En tenant ces propos, Marine Le Pen, qui espère s'installer en mai à l'Élysée, rompt avec la position adoptée par les trois derniers présidents de la République. Le 16 juillet 1995, Jacques Chirac avait déclaré, lors du 53e anniversaire de la rafle, lors de laquelle 13.000 Juifs étrangers, dont 4.000 enfants, avaient été arrêtés: «Il est, dans la vie d'une nation, des moments qui blessent la mémoire, et l'idée que l'on se fait de son pays. [...] Oui, la folie criminelle de l'occupant a été secondée par des Français, par l'État français. [...] La France, patrie des Lumières et des Droits de l'Homme, terre d'accueil et d'asile, la France, ce jour-là, accomplissait l'irréparable. Manquant à sa parole, elle livrait ses protégés à leurs bourreaux.» En 2007, Nicolas Sarkozy avait déclaré qu'il n'y avait «rien à retrancher et rien à rajouter au très bon discours» de son prédécesseur, suivi par François Fillon qui, à la même époque, déclarait: «Oui, la France [a] prêté la main aux actes commis par Vichy contre les Juifs». En 2012, François Hollande avait appuyé la position de Jacques Chirac en assénant que «la vérité, c'est que le crime fut commis en France, par la France» et que «pas un soldat allemand, pas un seul, ne fut mobilisé pour l'ensemble de cette opération».

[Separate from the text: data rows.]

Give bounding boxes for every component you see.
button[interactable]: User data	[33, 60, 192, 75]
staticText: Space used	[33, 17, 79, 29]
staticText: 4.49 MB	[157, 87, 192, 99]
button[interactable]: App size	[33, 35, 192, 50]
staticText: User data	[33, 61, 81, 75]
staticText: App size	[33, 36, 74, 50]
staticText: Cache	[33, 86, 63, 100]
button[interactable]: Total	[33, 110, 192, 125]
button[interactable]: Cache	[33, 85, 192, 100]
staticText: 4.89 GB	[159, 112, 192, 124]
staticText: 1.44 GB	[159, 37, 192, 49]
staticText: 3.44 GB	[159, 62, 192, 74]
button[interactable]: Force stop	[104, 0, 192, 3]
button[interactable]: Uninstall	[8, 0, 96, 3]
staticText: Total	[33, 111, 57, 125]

Marine Le Pen est plus habile que son père, qui, en 1995, quand Jacques Chirac avait prononcé son discours sur la rafle du Vél' d'hiv', épinglant au passage «l'esprit de haine» de «certains partis politiques», l'avait accusé de payer une «dette électorale» envers la communauté juive. Ou qui, en 2015 encore, déplorait dans Rivarol qu'on ne puisse pas «contester la condamnation de la France par Chirac au Vel d'Hiv, car ce serait manquer de respect aux "victimes de la Shoah"».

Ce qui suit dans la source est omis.